> ASSIGNMENT
Word for word, copy the lines beginning at the one with "顧問は慶応大生!? 中高・学校" and ending at the last line below; pictures stay out.

==== RECORDS SHOWN ====

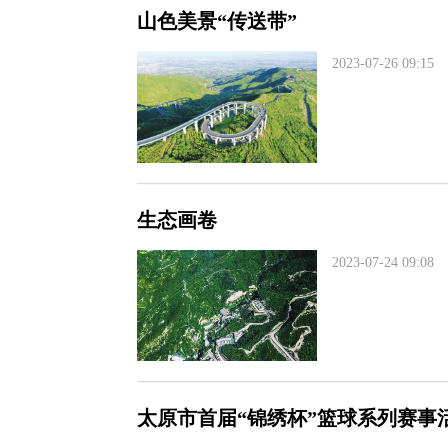
山色美景“传送带”
2023-07-26 09:15
生态画卷
2023-07-24 09:08
太原市首届“锦绣杯”篮球系列赛事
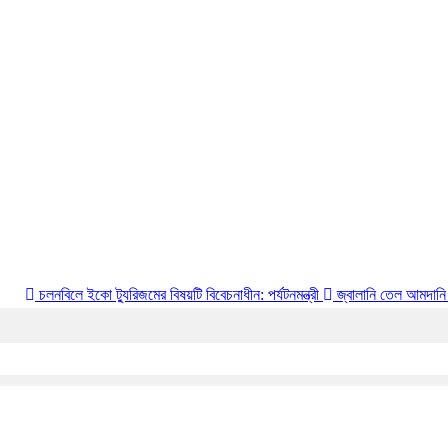
 ইকো ট্যুরিজমের বিষয়টি বিবেচনাধীন: পর্যটনমন্ত্রী
জ্বালানি তেল আমদানি বেসরকারি খাত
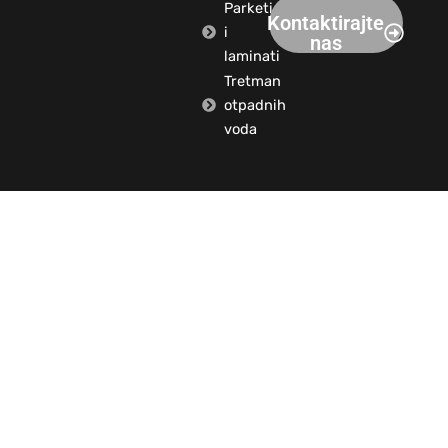
Parketi
Kontaktirajte
i
nas
laminati
Tretman
otpadnih
voda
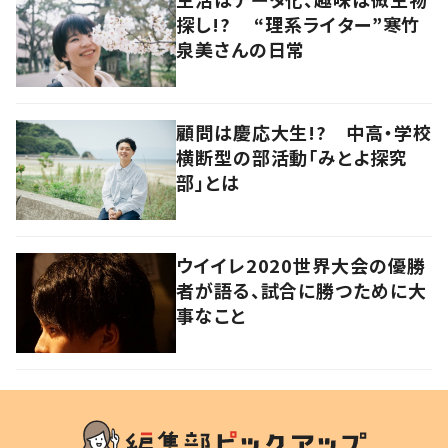
探し!? “理系ライター”寒竹
泉美さんの日常
顧問は慶応大生!? 中高・学校
横断型の部活動「みとよ探究
部」とは
ウイイレ2020世界大会の優勝
者が語る、試合に勝つために大
事なこと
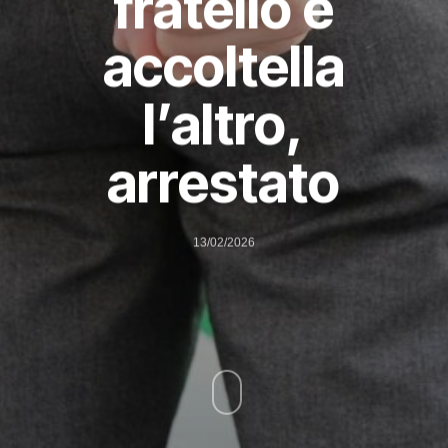
fratello e
accoltella
l’altro,
arrestato
13/02/2026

====

> OUTPUT
顧問は慶応大生!? 中高・学校
横断型の部活動「みとよ探究
部」とは
ウイイレ2020世界大会の優勝
者が語る、試合に勝つために大
事なこと
fratello e
accoltella
l’altro,
arrestato
13/02/2026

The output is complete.